* Saved entries
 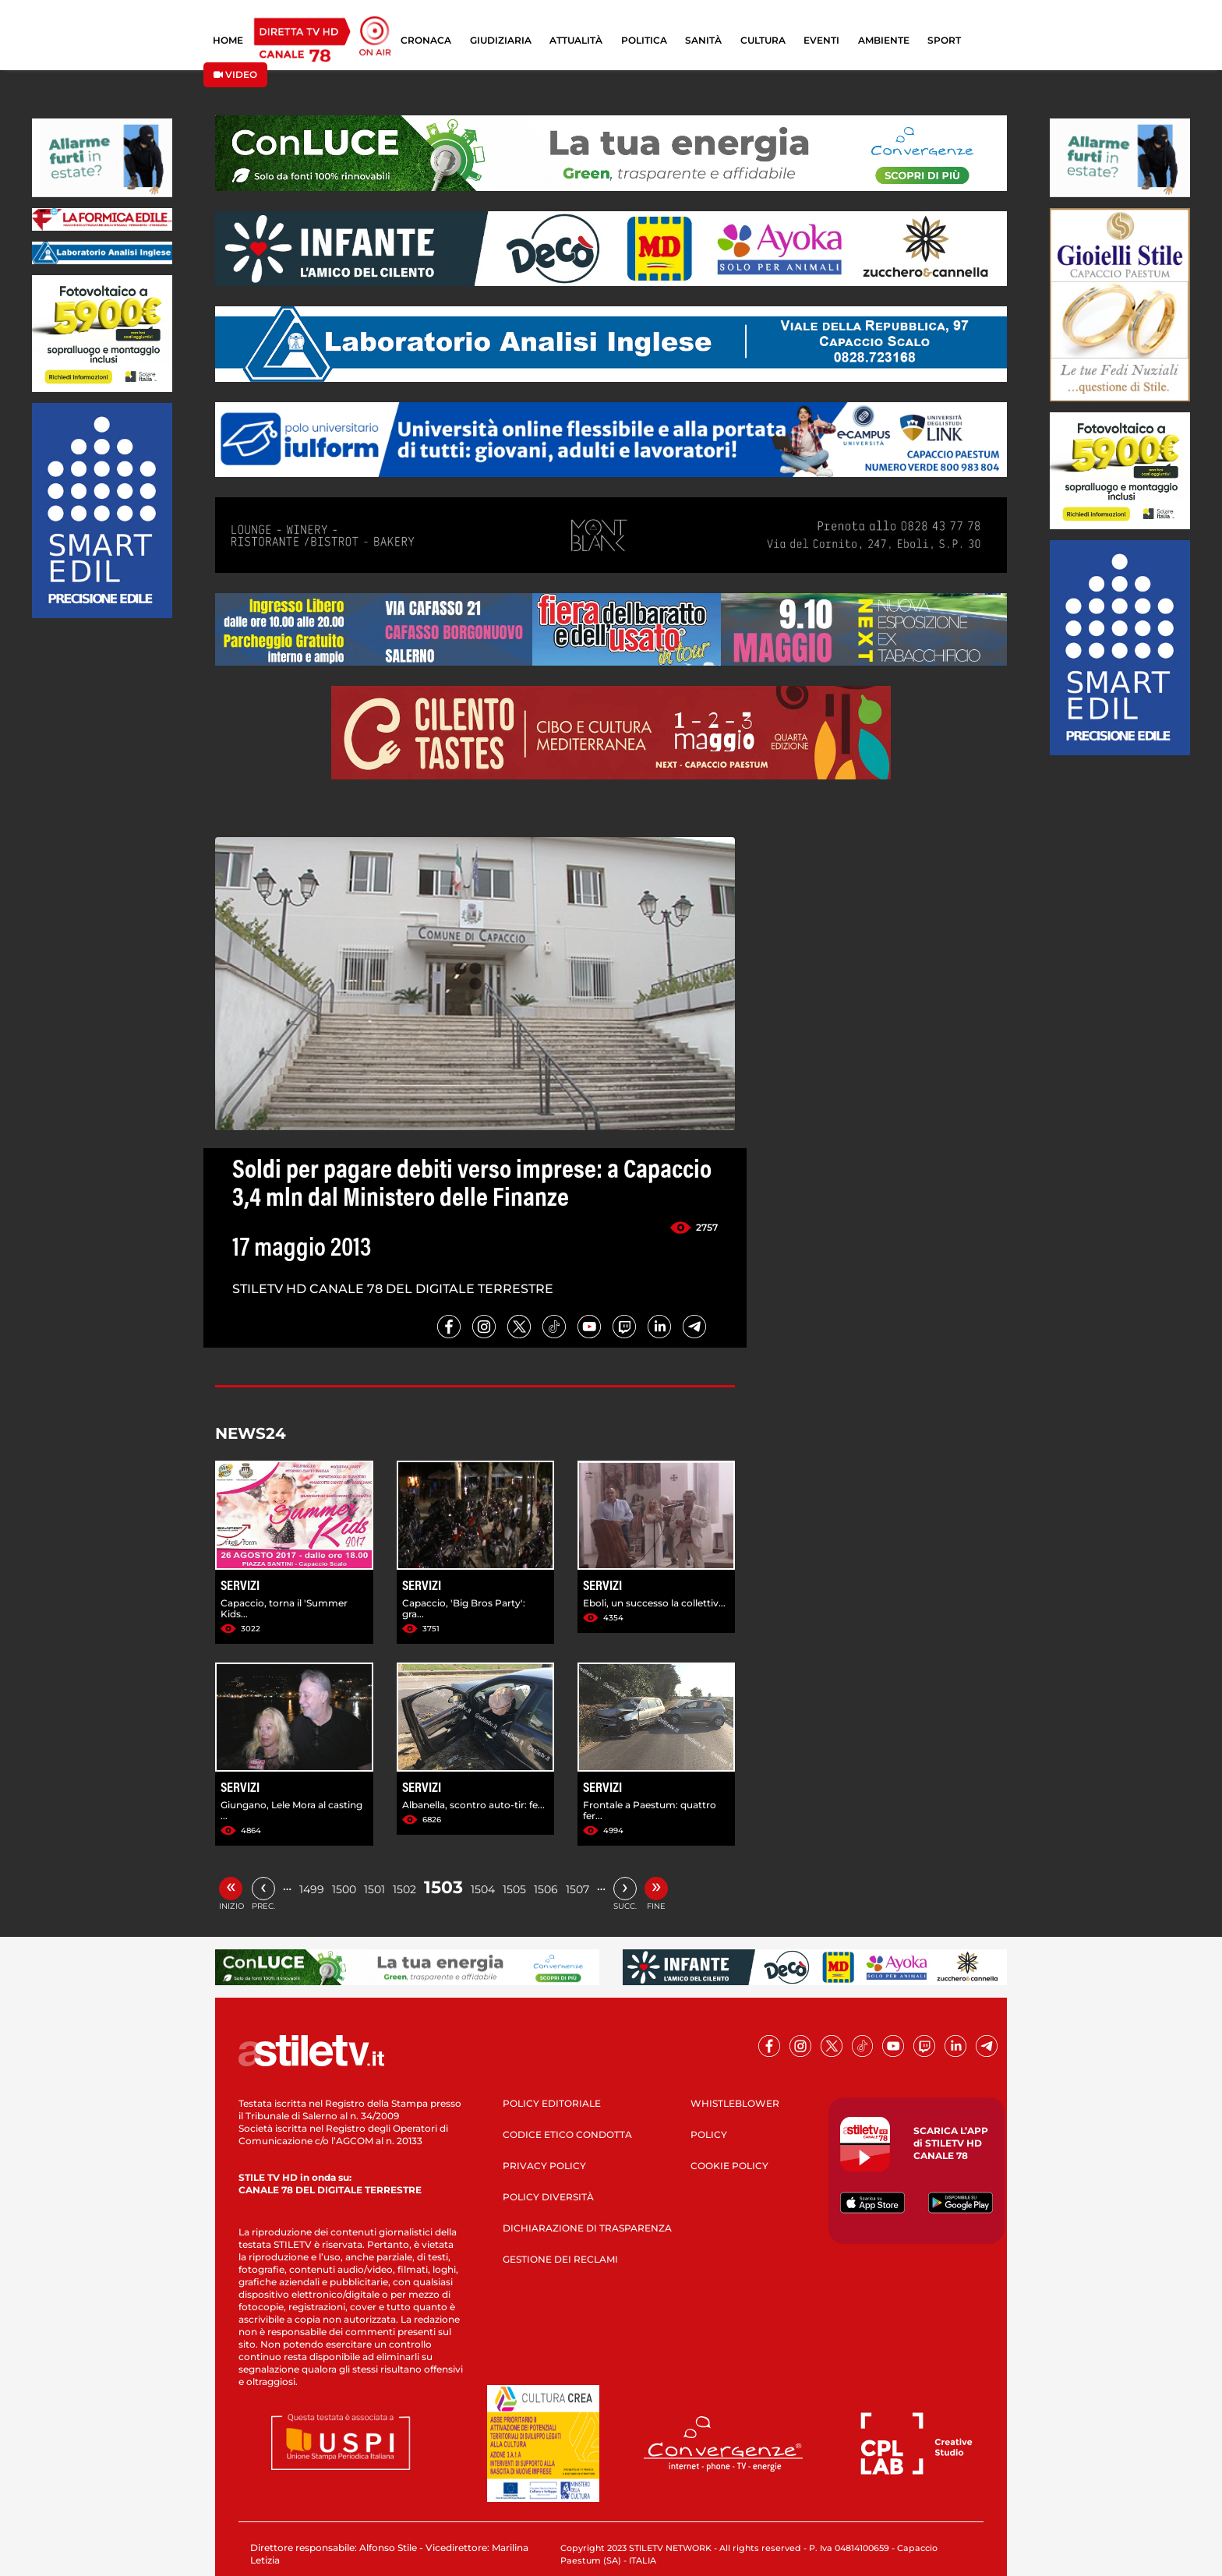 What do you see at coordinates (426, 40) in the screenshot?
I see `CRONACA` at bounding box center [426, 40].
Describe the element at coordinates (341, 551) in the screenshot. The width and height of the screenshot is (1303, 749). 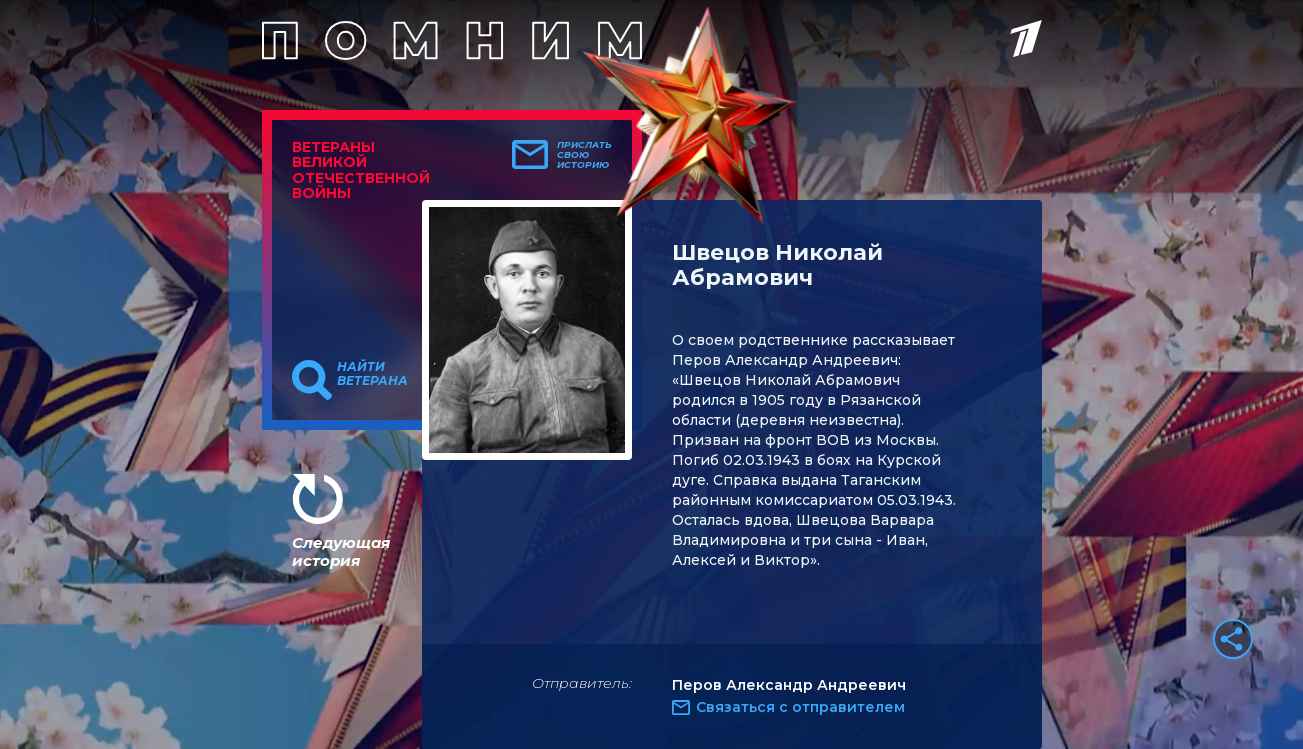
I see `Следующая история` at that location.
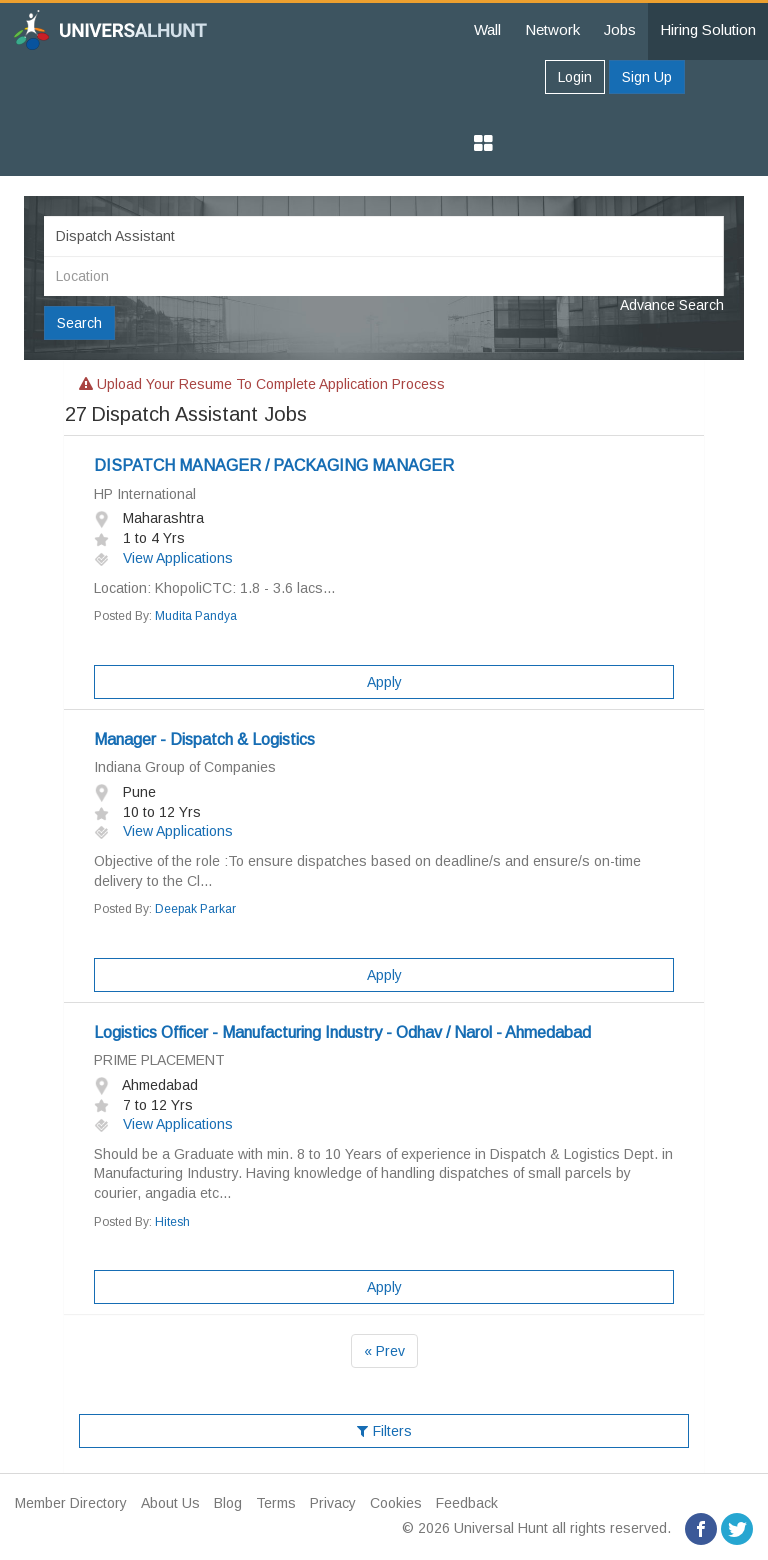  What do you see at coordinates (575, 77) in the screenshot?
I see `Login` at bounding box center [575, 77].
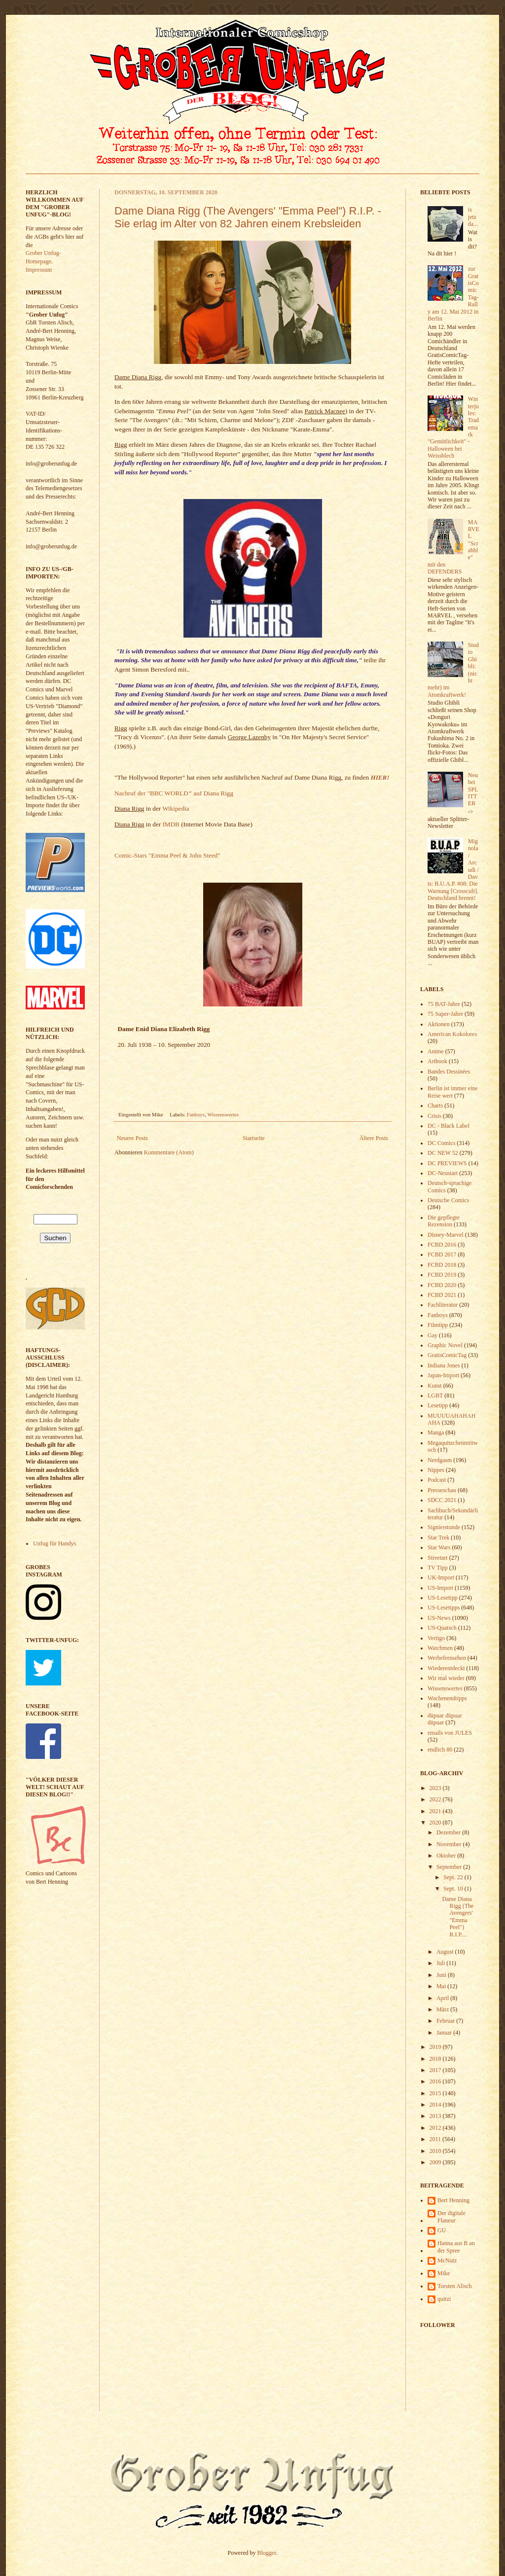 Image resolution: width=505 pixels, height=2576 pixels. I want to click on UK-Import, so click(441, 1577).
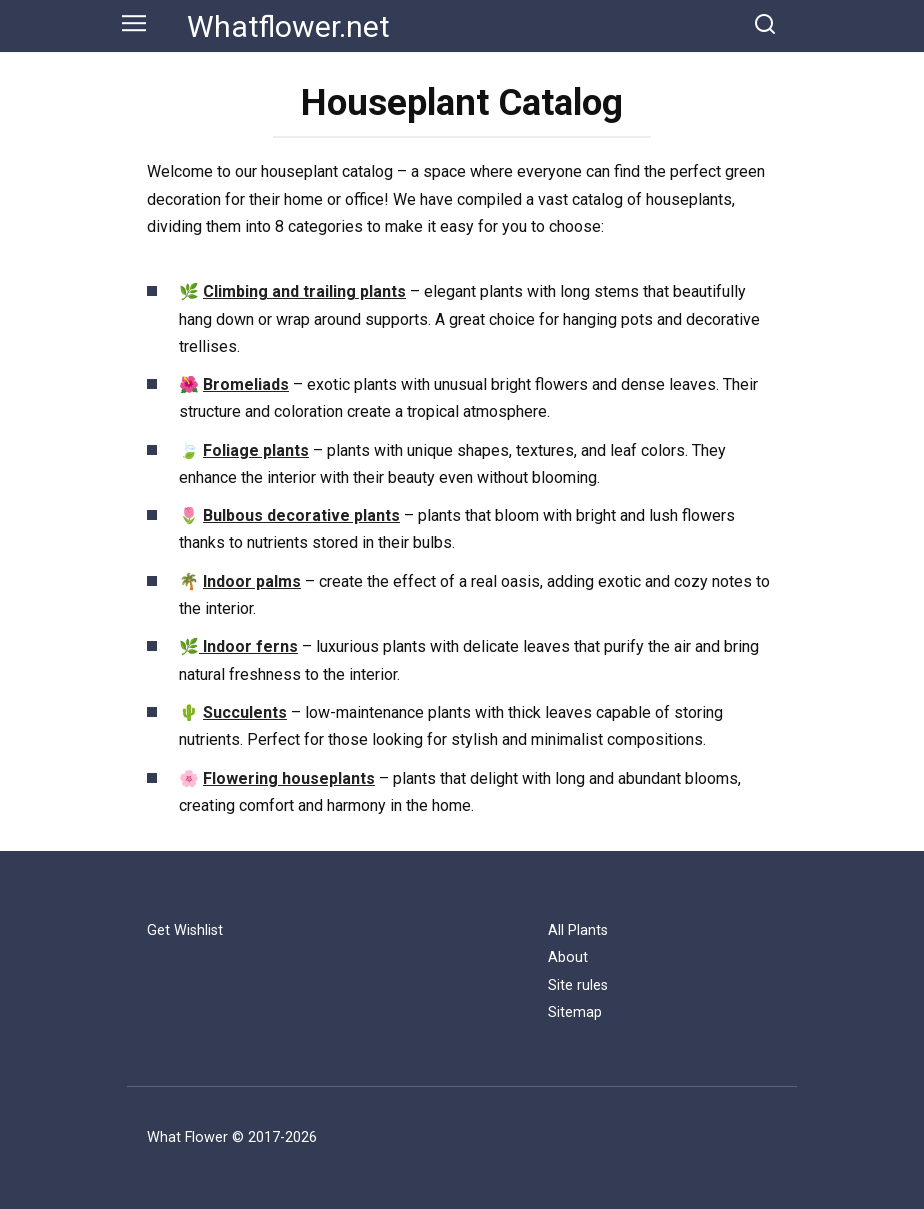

* Task description
Give back exactly the lines from the line with "Describe the element" through the end of the records, both included; keep all pictures out.

* Written solution
Describe the element at coordinates (341, 551) in the screenshot. The width and height of the screenshot is (1303, 749). 
I see `Следующая история` at that location.
  What do you see at coordinates (575, 77) in the screenshot?
I see `Login` at bounding box center [575, 77].
 Image resolution: width=505 pixels, height=2576 pixels. I want to click on UK-Import, so click(441, 1577).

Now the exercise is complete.